* _Provided entries_:
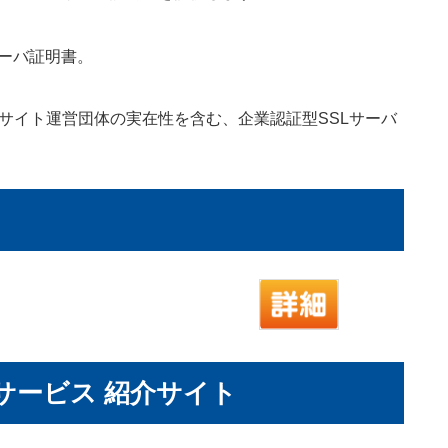
サーバ証明書。
サイト運営団体の実在性を含む、企業認証型SSLサーバ
サービス 紹介サイト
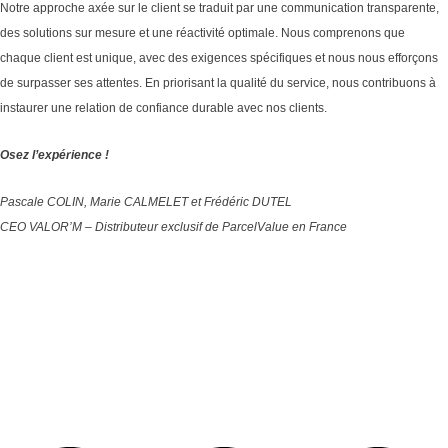
Notre approche axée sur le client se traduit par une communication transparente,
des solutions sur mesure et une réactivité optimale. Nous comprenons que
chaque client est unique, avec des exigences spécifiques et nous nous efforçons
de surpasser ses attentes. En priorisant la qualité du service, nous contribuons à
instaurer une relation de confiance durable avec nos clients.
Osez l’expérience !
Pascale COLIN, Marie CALMELET et Frédéric DUTEL
CEO VALOR’M – Distributeur exclusif de ParcelValue en France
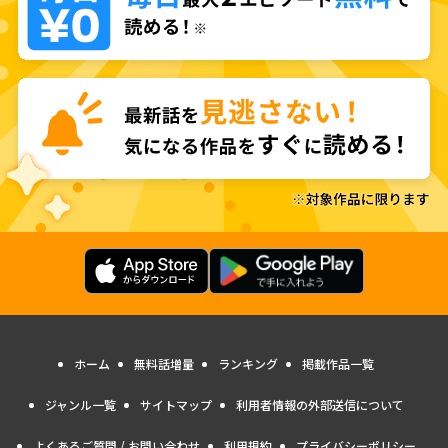
ホーム
無料話増量
ランキング
掲載作品一覧
ジャンル一覧
サイトマップ
利用者情報の外部送信について
よくあるご質問 / お問い合わせ
利用規約
プライバシーポリシー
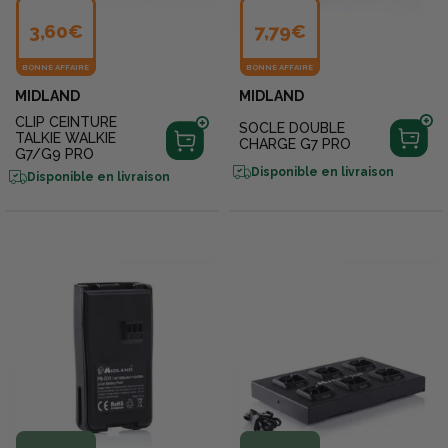
3,60€
7,79€
BONNE AFFAIRE
BONNE AFFAIRE
MIDLAND
MIDLAND
CLIP CEINTURE
SOCLE DOUBLE
TALKIE WALKIE
CHARGE G7 PRO
G7/G9 PRO
Disponible en livraison
Disponible en livraison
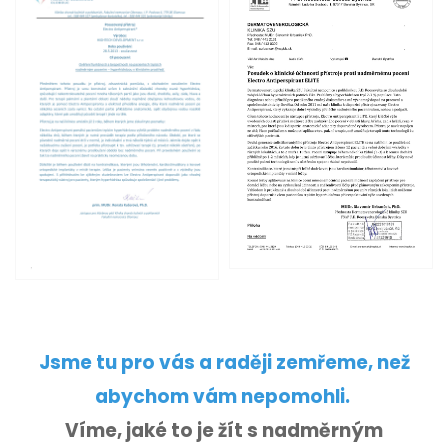
Jsme tu pro vás a raději zemřeme, než
abychom vám nepomohli.
Víme, jaké to je žít s nadměrným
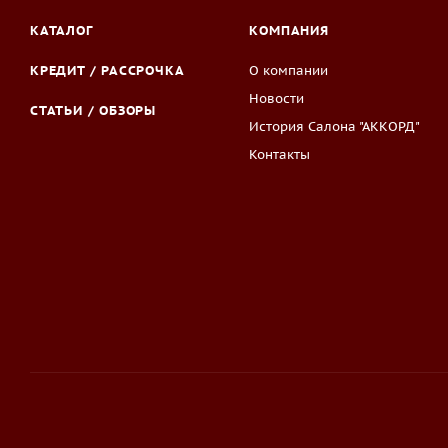
КАТАЛОГ
КОМПАНИЯ
КРЕДИТ / РАССРОЧКА
О компании
Новости
СТАТЬИ / ОБЗОРЫ
История Салона "АККОРД"
Контакты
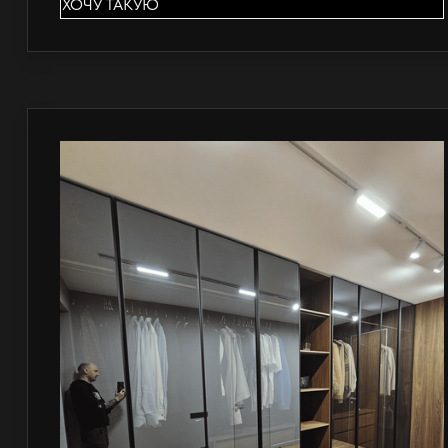
ХОЧУ ТАКУЮ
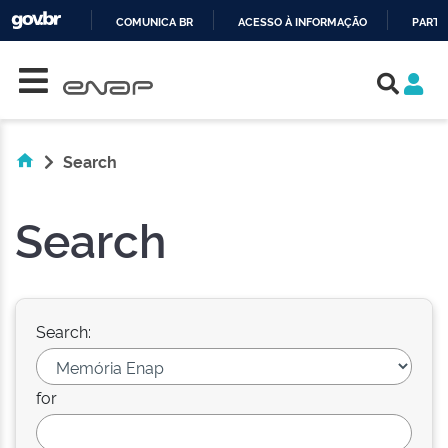
COMUNICA BR
ACESSO À INFORMAÇÃO
PARTI
Skip navigation
IR
PARA
O
CONTEÚDO
Search
Search
Search:
for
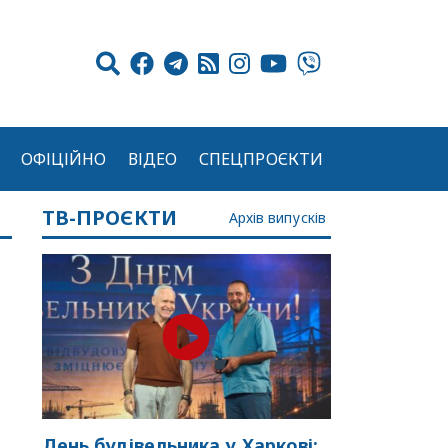
ОФІЦІЙНО
ВІДЕО
СПЕЦПРОЄКТИ
ТВ-ПРОЄКТИ
Архів випусків
День будівельника у Харкові:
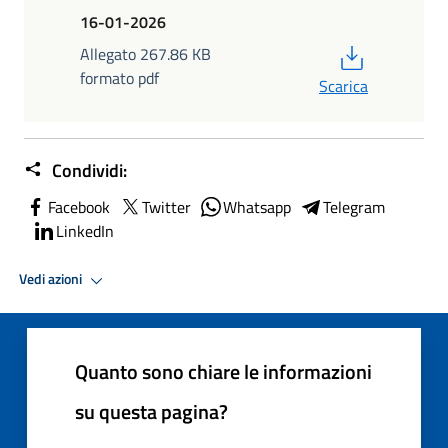
16-01-2026
PDF
Allegato 267.86 KB
formato pdf
Scarica
Condividi:
Facebook
Twitter
Whatsapp
Telegram
LinkedIn
Vedi azioni
Quanto sono chiare le informazioni
su questa pagina?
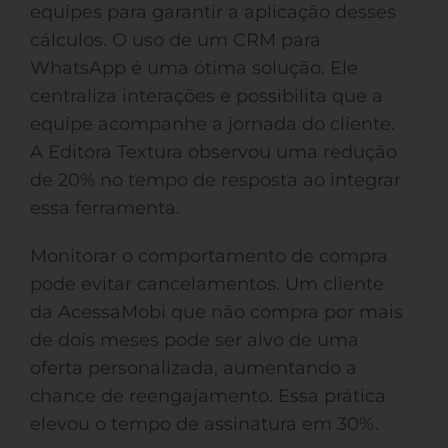
equipes para garantir a aplicação desses
cálculos. O uso de um CRM para
WhatsApp é uma ótima solução. Ele
centraliza interações e possibilita que a
equipe acompanhe a jornada do cliente.
A Editora Textura observou uma redução
de 20% no tempo de resposta ao integrar
essa ferramenta.
Monitorar o comportamento de compra
pode evitar cancelamentos. Um cliente
da AcessaMobi que não compra por mais
de dois meses pode ser alvo de uma
oferta personalizada, aumentando a
chance de reengajamento. Essa prática
elevou o tempo de assinatura em 30%.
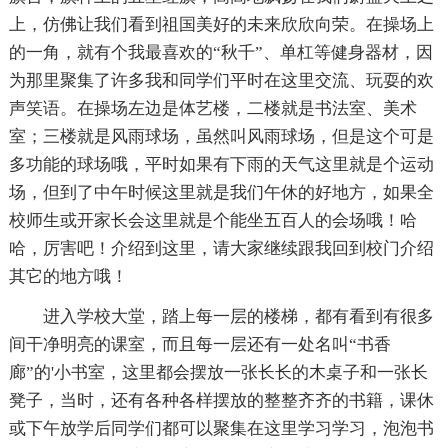
上，仿佛让我们看到祖国美好的未来欣欣向荣。在操场上
的一角，就有个我最喜欢的“秋千”、单杠等健身器材，因
为那里聚集了许多我和同学们平时在这里交流、玩耍的欢
声笑语。在操场左边是体艺楼，二楼就是书法室、美术
室；三楼就是风雨球场，虽然叫风雨球场，但是这个可是
多功能的球场哦，平时如果有下雨的天气这里就是个运动
场，但到了中午时候这里就是我们午休的好地方，如果全
校师生或开家长会这里就是个能坐五百人的会场哦！哈
哈，厉害吧！介绍到这里，请大家继续跟我回到校门介绍
其它的地方哦！
进入学校大堂，踏上每一层的楼梯，都有看到有很多
间干净明亮的课室，而且每一层还有一处名叫“书香
廊”的'小书室，这里都会摆放一张长长的木桌子和一张长
凳子，当时，还有各种各样摆放的整整齐齐的书籍，课休
或下午放学后同学们都可以聚集在这里学习学习，泡泡书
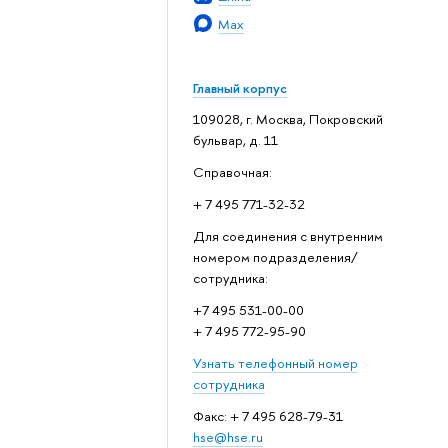
Max
Главный корпус
109028, г. Москва, Покровский
бульвар, д. 11
Справочная:
+ 7 495 771-32-32
Для соединения с внутренним
номером подразделения/
сотрудника:
+7 495 531-00-00
+ 7 495 772-95-90
Узнать телефонный номер
сотрудника
Факс: + 7 495 628-79-31
hse@hse.ru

* _Work order_:
Reproduce each line of the records exactly and exclude any images.

* _Exercise output_:
サーバ証明書。
サイト運営団体の実在性を含む、企業認証型SSLサーバ
サービス 紹介サイト
Notre approche axée sur le client se traduit par une communication transparente,
des solutions sur mesure et une réactivité optimale. Nous comprenons que
chaque client est unique, avec des exigences spécifiques et nous nous efforçons
de surpasser ses attentes. En priorisant la qualité du service, nous contribuons à
instaurer une relation de confiance durable avec nos clients.
Osez l’expérience !
Pascale COLIN, Marie CALMELET et Frédéric DUTEL
CEO VALOR’M – Distributeur exclusif de ParcelValue en France
ホーム
無料話増量
ランキング
掲載作品一覧
ジャンル一覧
サイトマップ
利用者情報の外部送信について
よくあるご質問 / お問い合わせ
利用規約
プライバシーポリシー
3,60€
7,79€
BONNE AFFAIRE
BONNE AFFAIRE
MIDLAND
MIDLAND
CLIP CEINTURE
SOCLE DOUBLE
TALKIE WALKIE
CHARGE G7 PRO
G7/G9 PRO
Disponible en livraison
Disponible en livraison
Jsme tu pro vás a raději zemřeme, než
abychom vám nepomohli.
Víme, jaké to je žít s nadměrným
КАТАЛОГ
КОМПАНИЯ
КРЕДИТ / РАССРОЧКА
О компании
Новости
СТАТЬИ / ОБЗОРЫ
История Салона "АККОРД"
Контакты
ХОЧУ ТАКУЮ
COMUNICA BR
ACESSO À INFORMAÇÃO
PARTI
Skip navigation
IR
PARA
O
CONTEÚDO
Search
Search
Search:
for
ОФІЦІЙНО
ВІДЕО
СПЕЦПРОЄКТИ
ТВ-ПРОЄКТИ
Архів випусків
День будівельника у Харкові:
16-01-2026
PDF
Allegato 267.86 KB
formato pdf
Scarica
Condividi:
Facebook
Twitter
Whatsapp
Telegram
LinkedIn
Vedi azioni
Quanto sono chiare le informazioni
su questa pagina?
equipes para garantir a aplicação desses
cálculos. O uso de um CRM para
WhatsApp é uma ótima solução. Ele
centraliza interações e possibilita que a
equipe acompanhe a jornada do cliente.
A Editora Textura observou uma redução
de 20% no tempo de resposta ao integrar
essa ferramenta.
Monitorar o comportamento de compra
pode evitar cancelamentos. Um cliente
da AcessaMobi que não compra por mais
de dois meses pode ser alvo de uma
oferta personalizada, aumentando a
chance de reengajamento. Essa prática
elevou o tempo de assinatura em 30%.
上，仿佛让我们看到祖国美好的未来欣欣向荣。在操场上
的一角，就有个我最喜欢的“秋千”、单杠等健身器材，因
为那里聚集了许多我和同学们平时在这里交流、玩耍的欢
声笑语。在操场左边是体艺楼，二楼就是书法室、美术
室；三楼就是风雨球场，虽然叫风雨球场，但是这个可是
多功能的球场哦，平时如果有下雨的天气这里就是个运动
场，但到了中午时候这里就是我们午休的好地方，如果全
校师生或开家长会这里就是个能坐五百人的会场哦！哈
哈，厉害吧！介绍到这里，请大家继续跟我回到校门介绍
其它的地方哦！
进入学校大堂，踏上每一层的楼梯，都有看到有很多
间干净明亮的课室，而且每一层还有一处名叫“书香
廊”的'小书室，这里都会摆放一张长长的木桌子和一张长
凳子，当时，还有各种各样摆放的整整齐齐的书籍，课休
或下午放学后同学们都可以聚集在这里学习学习，泡泡书
Max
Главный корпус
109028, г. Москва, Покровский
бульвар, д. 11
Справочная:
+ 7 495 771-32-32
Для соединения с внутренним
номером подразделения/
сотрудника:
+7 495 531-00-00
+ 7 495 772-95-90
Узнать телефонный номер
сотрудника
Факс: + 7 495 628-79-31
hse@hse.ru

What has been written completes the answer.